Kim McClain, president of the diocese’s standing committee, said Bell was one of three finalists from a pool of 16 applicants. A search committee narrowed the field down to three candidates.
McClain said, “All of the candidates had Eastern Oregon roots and experience and all were so well qualified. We would have done well with any one of the three.”
Bell’s background lends itself to his new position – he is a seventh generation Eastern Washingtonian, hailing from a long farming tradition, and his first Episcopal parish was in Ontario, Oregon, she said.
“Fr. Bell understands rural life in the Pacific Northwest. We think he will make a really good bishop,” McClain said.
Bell said he was raised Episcopalian and attended Whitworth College, a Presbyterian school in Spokane, Washington. As a young adult, his faith turned toward evangelical Christianity. He received a Master’s of Arts in Theology from Fuller Theological Seminary in Pasadena, California. and served as a Pentecostal minister. In time, he said, he returned to the Episcopal Church.
“I realized I wasn’t a fundamentalist,” Bell said.
Wanting to continue his ministry, Bell did his Anglican studies work at Seminary of the Southwest in Austin, Texas and completed coursework for a doctorate of Ministry from Seabury-Western Theological Seminary in Evanston, Illinois.
He was ordained priest by Bishop Rustin Kimsey and installed at St. Matthew’s Episcopal Church in Ontario in 1989. He said his experience with different spiritual paths is one of the strengths he brings to his new position.
“It broadened my spiritual understanding and my ability to work with Evangelical Christians – I have a deep appreciation for what they believe,” Bell said.
He said his vision for the diocese is to reinforce people’s confidence that they are loved.
“The diocese is a stunning model to the Church and the world. In a sparse landscape we find the exact opposite in our communities,” Bell said.
The bishopric of Eastern Oregon is a half-time position; Bell said he will be in the diocese two weeks a month and maintain his residence in Coeur d’Alene, Idaho, where he is presently the rector of St. Luke’s Episcopal Church.
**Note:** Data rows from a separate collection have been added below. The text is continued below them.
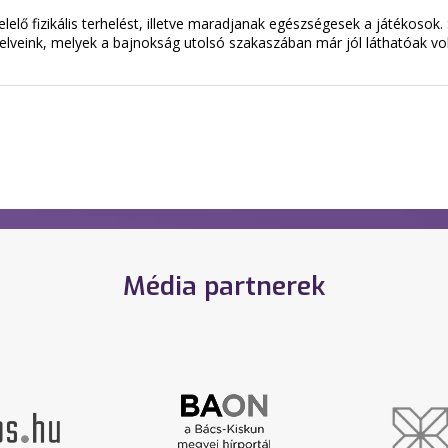
elő fizikális terhelést, illetve maradjanak egészségesek a játékosok
lapelveink, melyek a bajnokság utolsó szakaszában már jól láthatóak
Média partnerek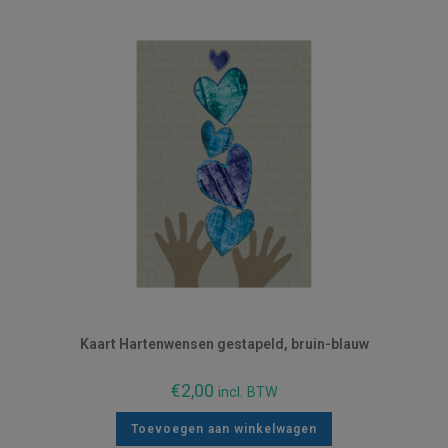
Kaart Hartenwensen gestapeld, bruin-blauw
€
2,00
incl. BTW
Toevoegen aan winkelwagen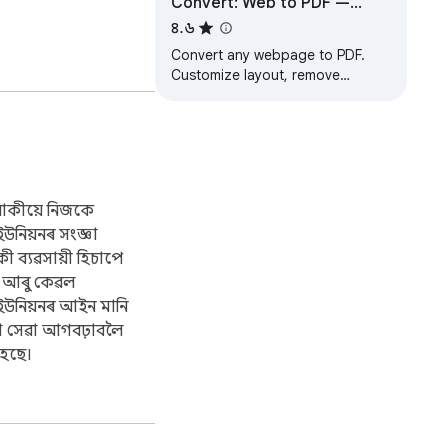
Convert: Web to PDF —
Save Any Webpage as PDF
৪.৬
Convert any webpage to PDF.
Customize layout, remove
elements, extract articles — all
processed locally.
য়, আৰু 
়াব পাৰে।

ৰাকীয়ে নিজকে
উনিয়নৰ সংজ্ঞা
ী ব্যৱসায়ী হিচাপে
ছে আৰু কেৱল
চিত্ৰলৈ ৰূপান্তৰ কৰক 
ইউনিয়নৰ আইন মানি
 বা সেৱা আগবঢ়াবলৈ
 হৈছে।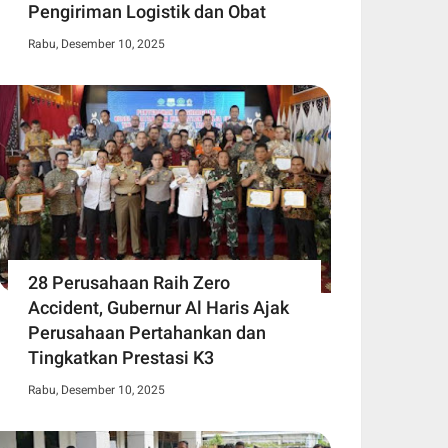
Pengiriman Logistik dan Obat
Rabu, Desember 10, 2025
28 Perusahaan Raih Zero
Accident, Gubernur Al Haris Ajak
Perusahaan Pertahankan dan
Tingkatkan Prestasi K3
Rabu, Desember 10, 2025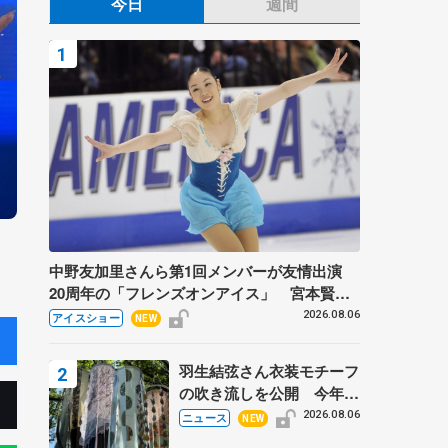
今日
週間
中野友加里さんら第1回メンバーが友情出演
20周年の「フレンズオンアイス」 宮本賢二
さん、有川梨絵さん、田村岳斗さんも
2026.08.06
アイスショー
NEW
羽生結弦さん衣装モチーフ
の吹き流しを公開 今年は
「春よ、来い」、仙台の瑞
2026.08.06
ニュース
NEW
鳳殿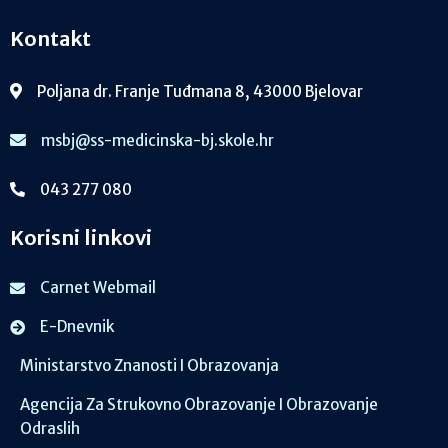
Kontakt
Poljana dr. Franje Tuđmana 8, 43000 Bjelovar
msbj@ss-medicinska-bj.skole.hr
043 277 080
Korisni linkovi
Carnet Webmail
E-Dnevnik
Ministarstvo Znanosti I Obrazovanja
Agencija Za Strukovno Obrazovanje I Obrazovanje
Odraslih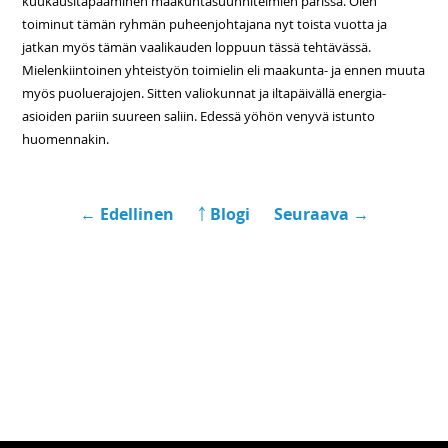
kuukausitapaaminen maakuntasuunnitelmien parissa. Olen
toiminut tämän ryhmän puheenjohtajana nyt toista vuotta ja
jatkan myös tämän vaalikauden loppuun tässä tehtävässä.
Mielenkiintoinen yhteistyön toimielin eli maakunta- ja ennen muuta
myös puoluerajojen. Sitten valiokunnat ja iltapäivällä energia-
asioiden pariin suureen saliin. Edessä yöhön venyvä istunto
huomennakin.
← Edellinen
￪ Blogi
Seuraava →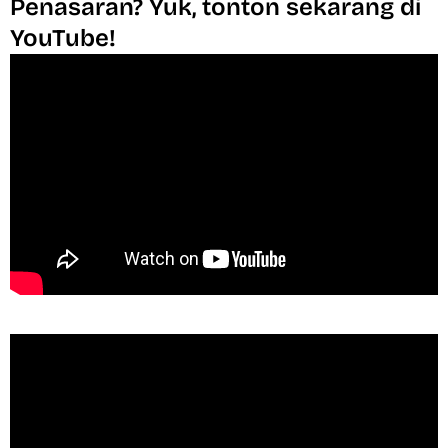
Penasaran? Yuk, tonton sekarang di
YouTube!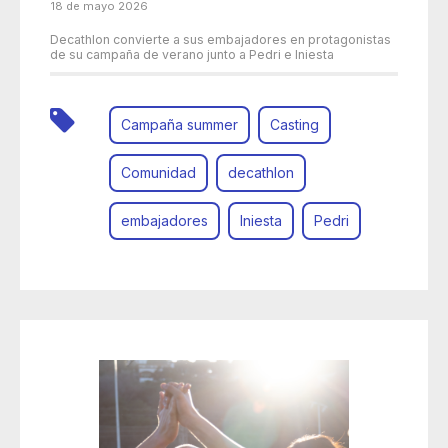
18 de mayo 2026
Decathlon convierte a sus embajadores en protagonistas
de su campaña de verano junto a Pedri e Iniesta
Campaña summer
Casting
Comunidad
decathlon
embajadores
Iniesta
Pedri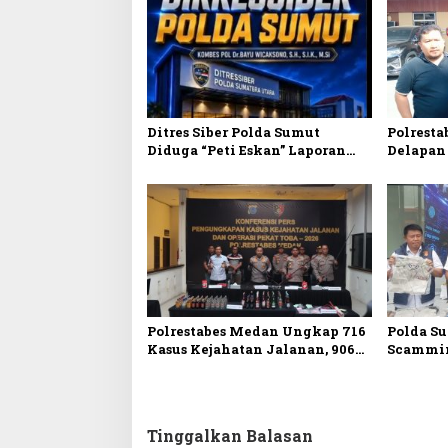
s
i
p
o
s
Ditres Siber Polda Sumut
Polresta
Diduga “Peti Eskan” Laporan
Delapan
Pengaduan Asusila,
Penipua
Miris..Korban Ngaku Sering
Tuntas
Diajak Oknum Penyidik
Ketemu Tengah Malam
Polrestabes Medan Ungkap 716
Polda S
Kasus Kejahatan Jalanan, 906
Scammin
Tersangka 57 Ditembak
Markas 
Podomoro
Tinggalkan Balasan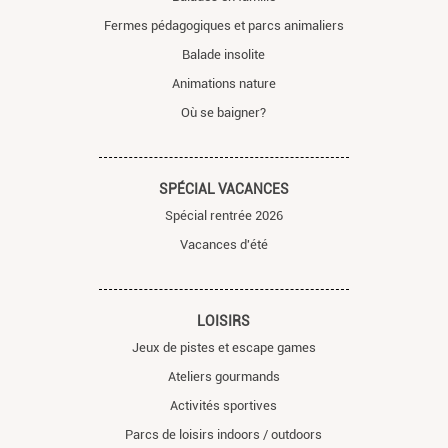
Fermes pédagogiques et parcs animaliers
Balade insolite
Animations nature
Où se baigner?
SPÉCIAL VACANCES
Spécial rentrée 2026
Vacances d'été
LOISIRS
Jeux de pistes et escape games
Ateliers gourmands
Activités sportives
Parcs de loisirs indoors / outdoors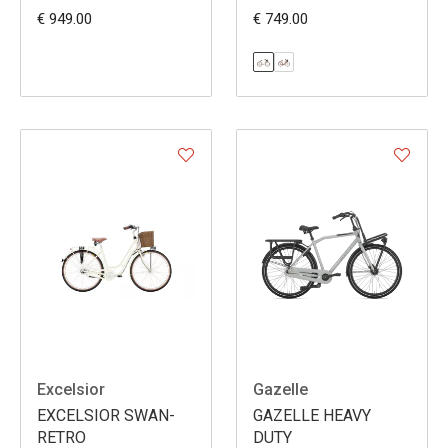
€ 949.00
€ 749.00
Excelsior
Gazelle
EXCELSIOR SWAN-
GAZELLE HEAVY
RETRO
DUTY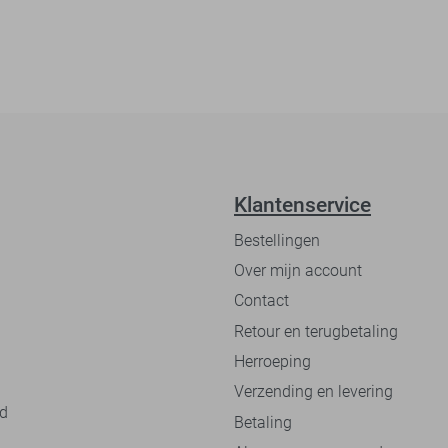
Klantenservice
Bestellingen
Over mijn account
Contact
Retour en terugbetaling
Herroeping
Verzending en levering
nd
Betaling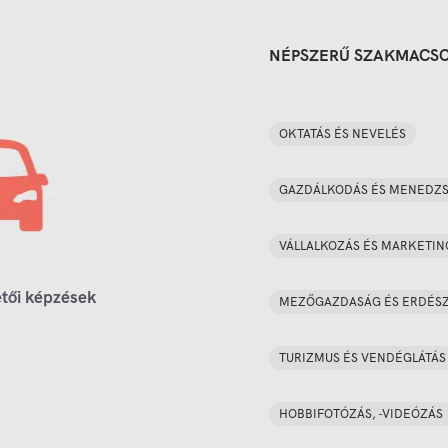
NÉPSZERŰ SZAKMACS
OKTATÁS ÉS NEVELÉS
GAZDÁLKODÁS ÉS MENEDZ
VÁLLALKOZÁS ÉS MARKETIN
tői képzések
MEZŐGAZDASÁG ÉS ERDÉS
TURIZMUS ÉS VENDÉGLÁTÁS
HOBBIFOTÓZÁS, -VIDEÓZÁS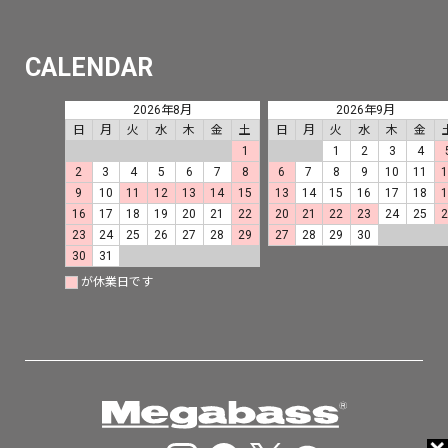
CALENDAR
2026年8月
2026年9月
日
月
火
水
木
金
土
日
月
火
水
木
金
1
1
2
3
4
2
3
4
5
6
7
8
6
7
8
9
10
11
9
10
11
12
13
14
15
13
14
15
16
17
18
16
17
18
19
20
21
22
20
21
22
23
24
25
23
24
25
26
27
28
29
27
28
29
30
30
31
が休業日です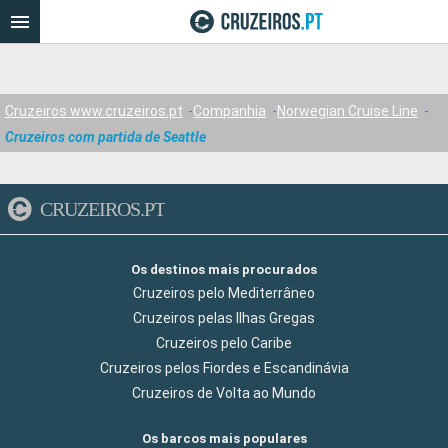
Cruzeiros www.cruzeiros.pt
Companhia
Norwegian Cruise Line
Cruzeiros com partida de Seattle
CRUZEIROS.PT
Os destinos mais procurados
Cruzeiros pelo Mediterrâneo
Cruzeiros pelas Ilhas Gregas
Cruzeiros pelo Caribe
Cruzeiros pelos Fiordes e Escandinávia
Cruzeiros de Volta ao Mundo
Os barcos mais populares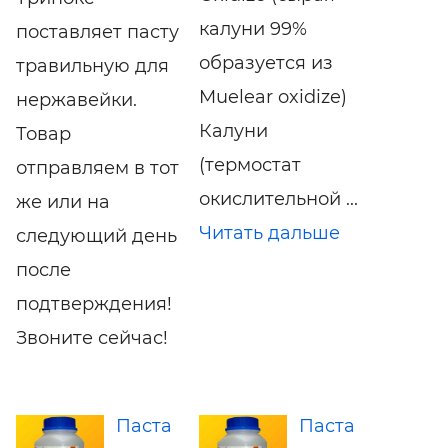
калуни 99%
поставляет пасту
образуется из
травильную для
Muelear oxidize)
нержавейки.
Калуни
Товар
(термостат
отправляем в тот
окислительной ...
же или на
Читать дальше
следующий день
после
подтверждения!
Звоните сейчас!
Паста
Паста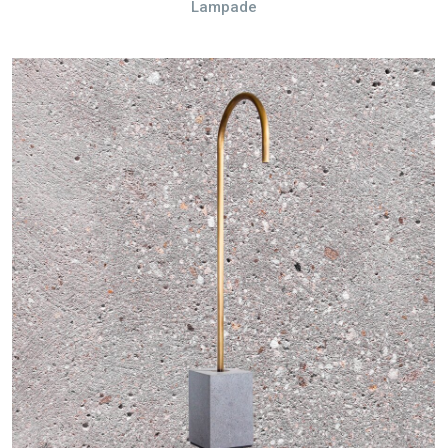
Lampade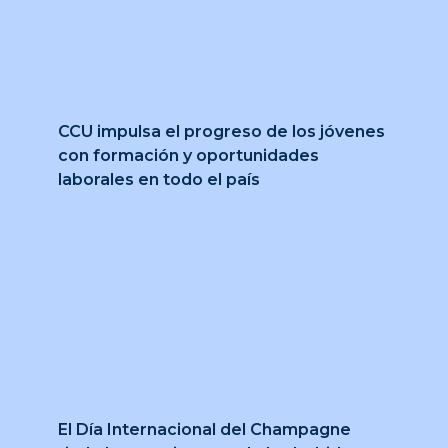
CCU impulsa el progreso de los jóvenes
con formación y oportunidades
laborales en todo el país
El Día Internacional del Champagne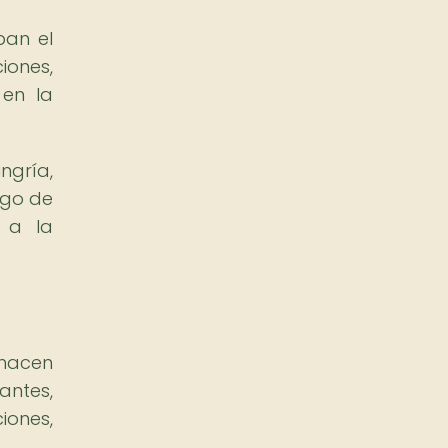
ban el
iones,
 en la
ngría,
rgo de
o a la
 hacen
antes,
iones,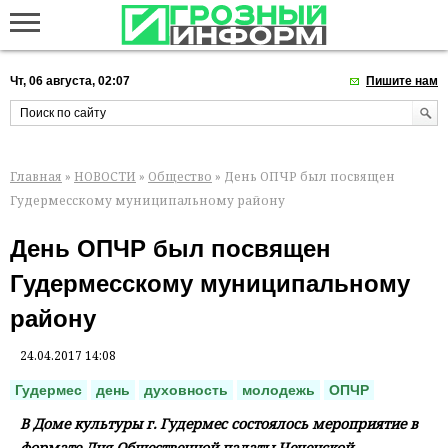
Чт, 06 августа, 02:07
Пишите нам
Главная
»
НОВОСТИ
»
Общество
» День ОПЧР был посвящен
Гудермесскому муниципальному району
День ОПЧР был посвящен
Гудермесскому муниципальному
району
24.04.2017 14:08
Гудермес
день
духовность
молодежь
ОПЧР
В Доме культуры г. Гудермес состоялось мероприятие в
формате Дня Общественной палаты Чеченской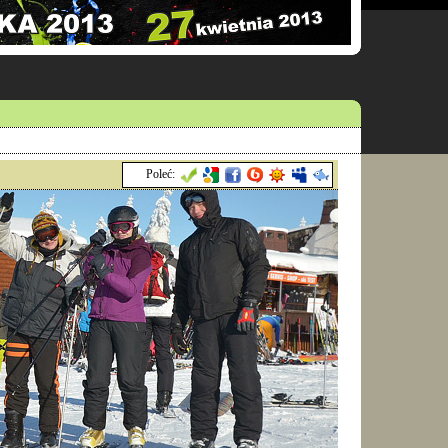
Poleć: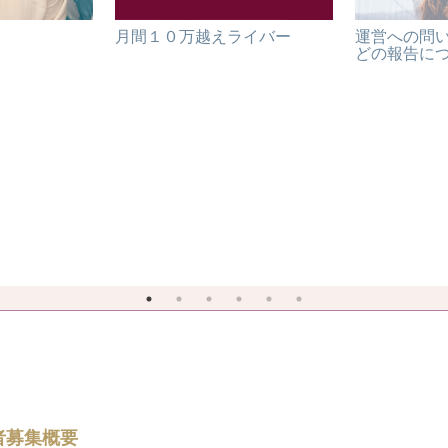
月間１０万越えライバー
運営への問
どの報告に
者募集概要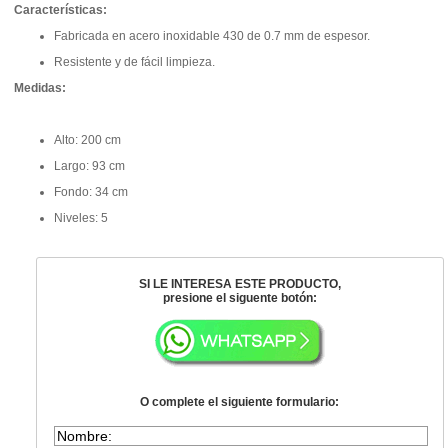
Características:
Fabricada en acero inoxidable 430 de 0.7 mm de espesor.
Resistente y de fácil limpieza.
Medidas:
Alto: 200 cm
Largo: 93 cm
Fondo: 34 cm
Niveles: 5
SI LE INTERESA ESTE PRODUCTO,
presione el siguente botón:
O complete el siguiente formulario: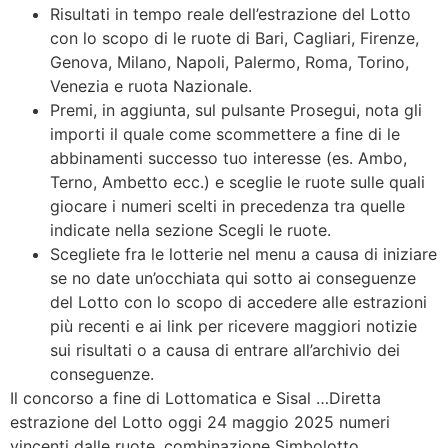
Risultati in tempo reale dell’estrazione del Lotto
con lo scopo di le ruote di Bari, Cagliari, Firenze,
Genova, Milano, Napoli, Palermo, Roma, Torino,
Venezia e ruota Nazionale.
Premi, in aggiunta, sul pulsante Prosegui, nota gli
importi il quale come scommettere a fine di le
abbinamenti successo tuo interesse (es. Ambo,
Terno, Ambetto ecc.) e sceglie le ruote sulle quali
giocare i numeri scelti in precedenza tra quelle
indicate nella sezione Scegli le ruote.
Scegliete fra le lotterie nel menu a causa di iniziare
se no date un’occhiata qui sotto ai conseguenze
del Lotto con lo scopo di accedere alle estrazioni
più recenti e ai link per ricevere maggiori notizie
sui risultati o a causa di entrare all’archivio dei
conseguenze.
Il concorso a fine di Lottomatica e Sisal …Diretta
estrazione del Lotto oggi 24 maggio 2025 numeri
vincenti dalle ruote, combinazione Simbolotto,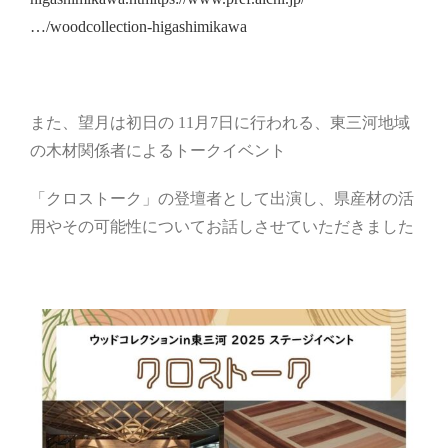
…/woodcollection-higashimikawa
また、望月は初日の 11月7日に行われる、東三河地域
の木材関係者によるトークイベント
「クロストーク」の登壇者として出演し、県産材の活
用やその可能性についてお話しさせていただきました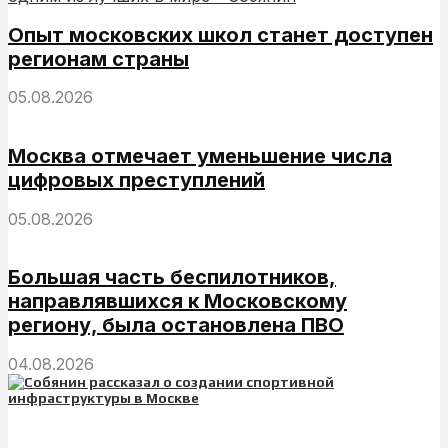
Опыт московских школ станет доступен
регионам страны
05.08.2026
Москва отмечает уменьшение числа
цифровых преступлений
05.08.2026
Большая часть беспилотников,
направлявшихся к Московскому
региону, была остановлена ПВО
04.08.2026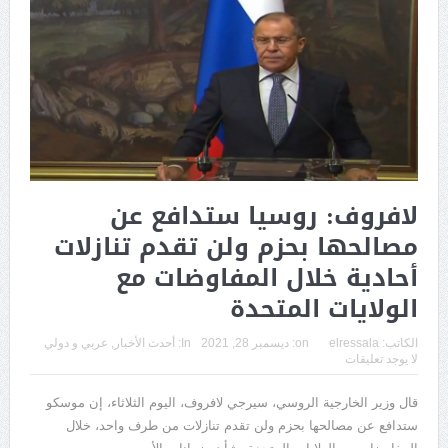
لافروف: روسيا ستدافع عن
مصالحها بحزم ولن تقدم تنازلات
أحادية خلال المفاوضات مع
الولايات المتحدة
الكاتب:
elressala
on:
ديسمبر 28, 2021
In:
أحدث الأخبار
,
عربي و دولي
لا يوجد تعليقات
قال وزير الخارجية الروسي، سيرجي لافروف، اليوم الثلاثاء، إن موسكو
ستدافع عن مصالحها بحزم ولن تقدم تنازلات من طرف واحد، خلال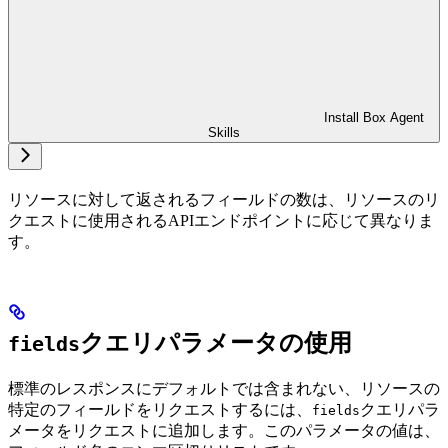
Install Box Agent
Skills
リソースに対して返されるフィールドの数は、リソースのリ
クエストに使用されるAPIエンドポイントに応じて異なりま
す。
クエリパラメータの使用
fields
標準のレスポンスにデフォルトでは含まれない、リソースの
特定のフィールドをリクエストするには、
クエリパラ
fields
メータをリクエストに追加します。このパラメータの値は、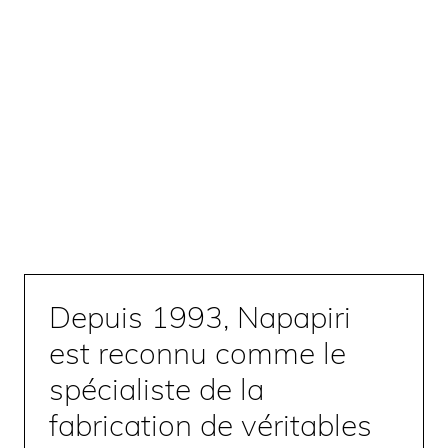
Depuis 1993, Napapiri
est reconnu comme le
spécialiste de la
fabrication de véritables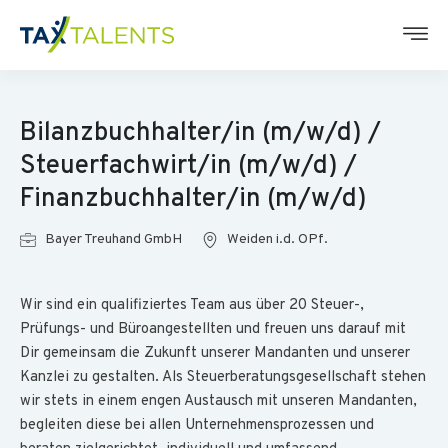
Bilanzbuchhalter/in (m/w/d) /
Steuerfachwirt/in (m/w/d) /
Finanzbuchhalter/in (m/w/d)
Bayer Treuhand GmbH
Weiden i.d. OPf.
Wir sind ein qualifiziertes Team aus über 20 Steuer-,
Prüfungs- und Büroangestellten und freuen uns darauf mit
Dir gemeinsam die Zukunft unserer Mandanten und unserer
Kanzlei zu gestalten. Als Steuerberatungsgesellschaft stehen
wir stets in einem engen Austausch mit unseren Mandanten,
begleiten diese bei allen Unternehmensprozessen und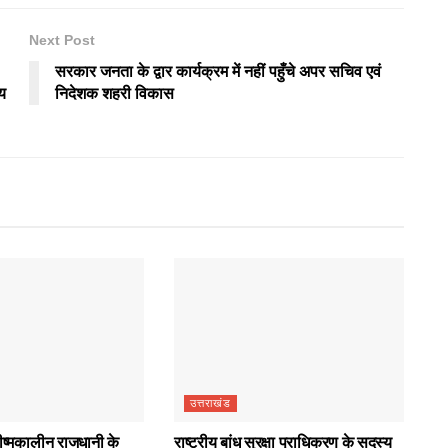
Next Post
सरकार जनता के द्वार कार्यक्रम में नहीं पहुँचे अपर सचिव एवं
य
निदेशक शहरी विकास
उत्तराखंड
रीष्मकालीन राजधानी के
राष्ट्रीय बांध सुरक्षा प्राधिकरण के सदस्य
The diocesan office moved to the campus of Ascension School in Cove from The Dalles in October 2013. Bell said he will keep the offices in Cove.
“I really want to have more opportunities bringing the clergy together and Ascension has the space and the housing to do that,” Bell said.
Bell said another advantage of keeping the headquarters at Ascension is that the camp and conference center has the technology that facilitates phone and video conferencing – a valuable asset for a diocese that covers three-quarters of the state.
Besides the convenience of Ascension’s facilities, Bell said the campus is representative of the Diocese of Eastern Oregon.
“If there is a place that becomes the center of the diocese, Ascension School is that. Bishop Kimsey thought we shouldn’t have a cathedral; it draws away from who we are. With the chapel as our “cathedral” it brings us back to our very rich western tradition,” Bell said.
Bell will be consecrated April 16, pending the required consents from a majority of bishops with jurisdiction and standing committees of The Episcopal Church. McClain said the site has not yet been determined.